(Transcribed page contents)
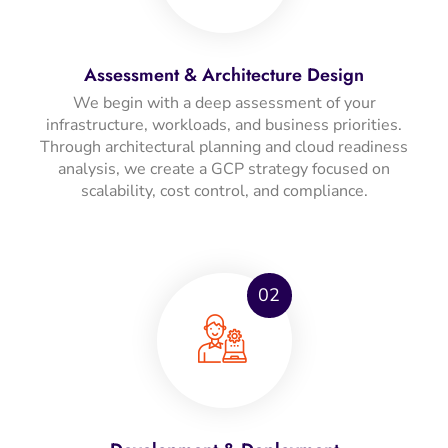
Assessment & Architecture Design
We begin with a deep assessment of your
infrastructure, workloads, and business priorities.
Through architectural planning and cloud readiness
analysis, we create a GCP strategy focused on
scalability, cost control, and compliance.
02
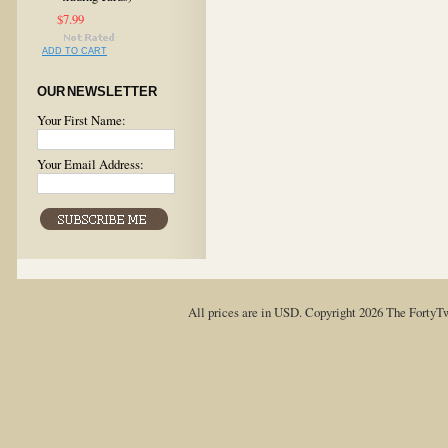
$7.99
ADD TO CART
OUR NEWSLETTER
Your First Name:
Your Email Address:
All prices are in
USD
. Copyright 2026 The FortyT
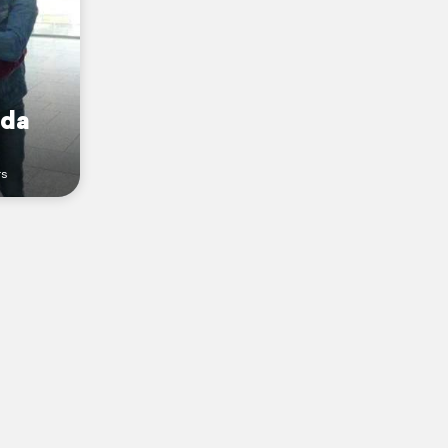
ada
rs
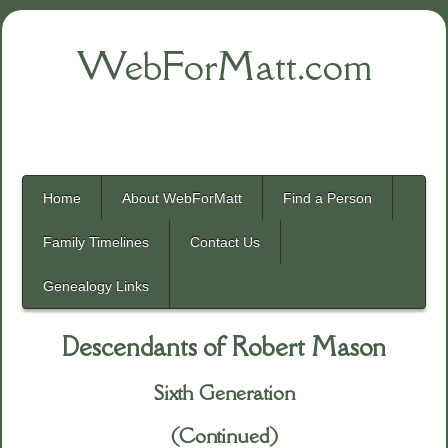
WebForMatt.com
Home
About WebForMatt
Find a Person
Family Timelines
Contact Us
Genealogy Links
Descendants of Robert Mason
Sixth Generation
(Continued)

* * *

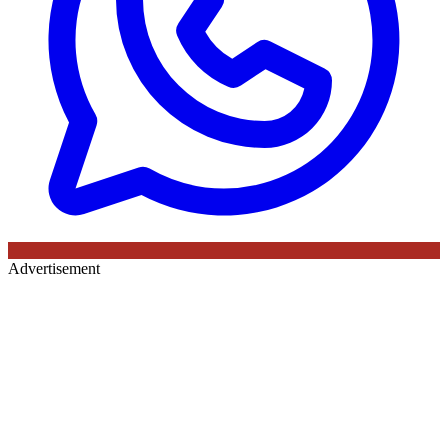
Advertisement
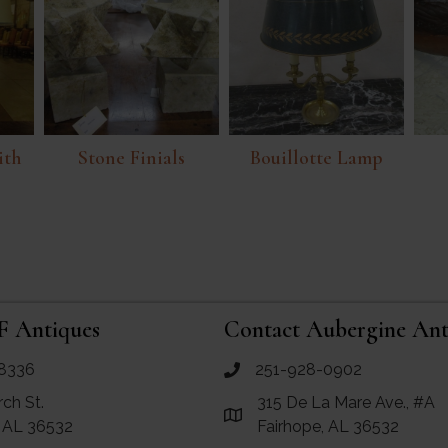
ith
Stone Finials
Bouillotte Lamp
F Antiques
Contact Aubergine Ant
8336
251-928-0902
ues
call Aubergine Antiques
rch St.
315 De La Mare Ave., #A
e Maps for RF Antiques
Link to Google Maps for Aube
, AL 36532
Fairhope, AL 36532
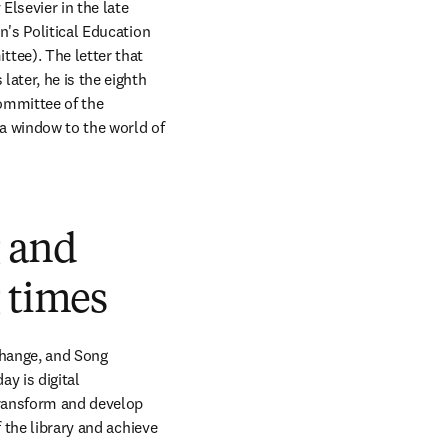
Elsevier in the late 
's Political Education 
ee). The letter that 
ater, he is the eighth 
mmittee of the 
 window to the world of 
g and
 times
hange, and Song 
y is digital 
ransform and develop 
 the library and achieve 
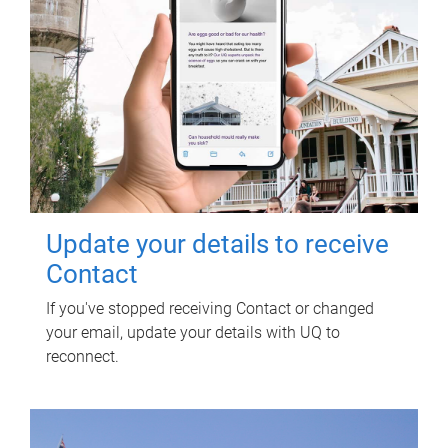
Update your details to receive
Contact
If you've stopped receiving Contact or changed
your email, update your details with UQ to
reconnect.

Try it:
What's needed is an exact copy of the records above from the line containing "ee). The letter that" down to the line containing "If you've stopped", both included, without any pictures.

Exercise answer:
ee). The letter that 
ater, he is the eighth 
mmittee of the 
 window to the world of 
g and
 times
hange, and Song 
y is digital 
ransform and develop 
 the library and achieve 
Update your details to receive
Contact
If you've stopped receiving Contact or changed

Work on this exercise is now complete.